- **WORK REQUEST**: Where a picture appears, omit it; repeat everything else in the records exactly.

- **EXCERPTED DATA**:

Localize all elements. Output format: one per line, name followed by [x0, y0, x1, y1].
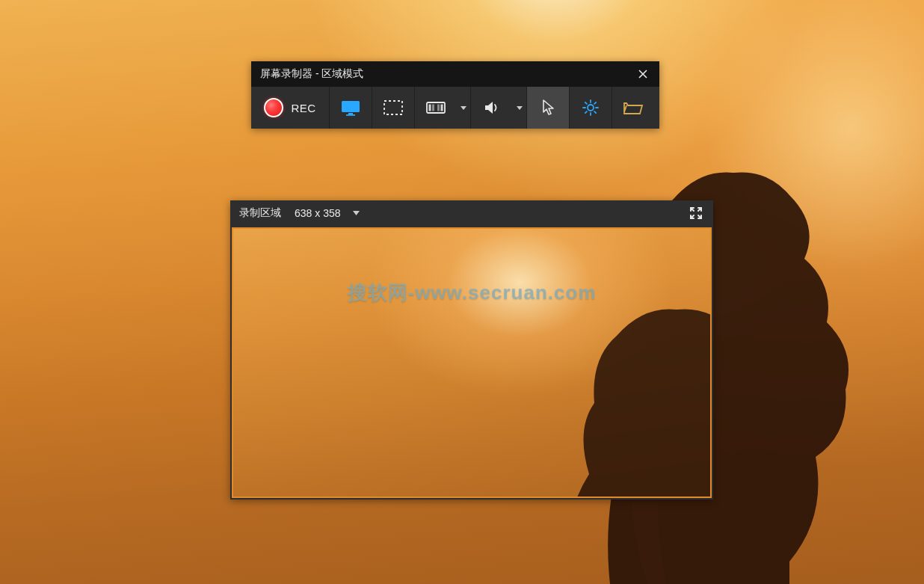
record-button[interactable]: REC: [251, 87, 330, 129]
region-titlebar[interactable]: 录制区域 638 x 358: [230, 200, 713, 226]
record-label: REC: [291, 102, 315, 114]
chevron-down-icon: [461, 106, 466, 110]
svg-rect-1: [348, 113, 353, 114]
svg-rect-7: [441, 105, 443, 111]
audio-dropdown[interactable]: [513, 87, 527, 129]
region-size-dropdown[interactable]: 638 x 358: [295, 207, 360, 219]
svg-rect-2: [346, 114, 355, 116]
svg-rect-8: [437, 105, 440, 111]
close-button[interactable]: [626, 61, 659, 87]
settings-button[interactable]: [570, 87, 612, 129]
toolbar-title-text: 屏幕录制器 - 区域模式: [260, 67, 363, 81]
svg-rect-5: [429, 105, 431, 111]
fullscreen-icon: [689, 206, 703, 220]
audio-button[interactable]: [471, 87, 513, 129]
region-background-figure: [381, 235, 712, 498]
region-mode-button[interactable]: [372, 87, 415, 129]
folder-button[interactable]: [612, 87, 654, 129]
settings-icon: [581, 98, 600, 117]
region-select-icon: [383, 99, 404, 116]
region-frame[interactable]: 搜软网-www.secruan.com: [230, 226, 713, 500]
chevron-down-icon: [517, 106, 523, 110]
cursor-button[interactable]: [527, 87, 570, 129]
toolbar-titlebar[interactable]: 屏幕录制器 - 区域模式: [251, 61, 659, 87]
camera-source-icon: [425, 99, 446, 116]
monitor-icon: [340, 99, 361, 117]
fullscreen-button[interactable]: [686, 203, 706, 223]
region-size-value: 638 x 358: [295, 207, 341, 219]
record-icon: [264, 98, 283, 117]
region-label: 录制区域: [239, 206, 281, 220]
cursor-icon: [540, 99, 555, 117]
svg-rect-6: [432, 105, 434, 111]
audio-icon: [483, 99, 501, 116]
svg-rect-3: [384, 101, 402, 114]
toolbar-row: REC: [251, 87, 659, 129]
camera-source-dropdown[interactable]: [457, 87, 471, 129]
close-icon: [638, 69, 648, 79]
chevron-down-icon: [353, 211, 360, 215]
svg-point-9: [588, 105, 594, 111]
recorder-toolbar-window: 屏幕录制器 - 区域模式 REC: [251, 61, 659, 129]
region-capture-area: 搜软网-www.secruan.com: [232, 227, 712, 498]
camera-source-button[interactable]: [415, 87, 457, 129]
recording-region-window: 录制区域 638 x 358 搜软网-www.sec: [230, 200, 713, 500]
svg-rect-0: [342, 101, 360, 112]
monitor-mode-button[interactable]: [330, 87, 372, 129]
folder-icon: [623, 99, 644, 116]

- **ANSWER BOX**:
Localize all elements. Output format: one per line, name followed by [x0, y0, x1, y1].
record-button[interactable]: REC: [251, 87, 330, 129]
region-titlebar[interactable]: 录制区域 638 x 358: [230, 200, 713, 226]
record-label: REC: [291, 102, 315, 114]
chevron-down-icon: [461, 106, 466, 110]
svg-rect-1: [348, 113, 353, 114]
svg-rect-7: [441, 105, 443, 111]
audio-dropdown[interactable]: [513, 87, 527, 129]
region-size-dropdown[interactable]: 638 x 358: [295, 207, 360, 219]
svg-rect-2: [346, 114, 355, 116]
svg-rect-8: [437, 105, 440, 111]
close-button[interactable]: [626, 61, 659, 87]
settings-button[interactable]: [570, 87, 612, 129]
toolbar-title-text: 屏幕录制器 - 区域模式: [260, 67, 363, 81]
svg-rect-5: [429, 105, 431, 111]
fullscreen-icon: [689, 206, 703, 220]
audio-button[interactable]: [471, 87, 513, 129]
region-background-figure: [381, 235, 712, 498]
region-mode-button[interactable]: [372, 87, 415, 129]
folder-button[interactable]: [612, 87, 654, 129]
settings-icon: [581, 98, 600, 117]
region-select-icon: [383, 99, 404, 116]
region-frame[interactable]: 搜软网-www.secruan.com: [230, 226, 713, 500]
chevron-down-icon: [517, 106, 523, 110]
cursor-button[interactable]: [527, 87, 570, 129]
toolbar-titlebar[interactable]: 屏幕录制器 - 区域模式: [251, 61, 659, 87]
camera-source-icon: [425, 99, 446, 116]
monitor-icon: [340, 99, 361, 117]
fullscreen-button[interactable]: [686, 203, 706, 223]
region-size-value: 638 x 358: [295, 207, 341, 219]
record-icon: [264, 98, 283, 117]
region-label: 录制区域: [239, 206, 281, 220]
cursor-icon: [540, 99, 555, 117]
svg-rect-6: [432, 105, 434, 111]
audio-icon: [483, 99, 501, 116]
svg-rect-3: [384, 101, 402, 114]
toolbar-row: REC: [251, 87, 659, 129]
camera-source-dropdown[interactable]: [457, 87, 471, 129]
close-icon: [638, 69, 648, 79]
chevron-down-icon: [353, 211, 360, 215]
svg-point-9: [588, 105, 594, 111]
recorder-toolbar-window: 屏幕录制器 - 区域模式 REC: [251, 61, 659, 129]
region-capture-area: 搜软网-www.secruan.com: [232, 227, 712, 498]
camera-source-button[interactable]: [415, 87, 457, 129]
recording-region-window: 录制区域 638 x 358 搜软网-www.sec: [230, 200, 713, 500]
svg-rect-0: [342, 101, 360, 112]
monitor-mode-button[interactable]: [330, 87, 372, 129]
folder-icon: [623, 99, 644, 116]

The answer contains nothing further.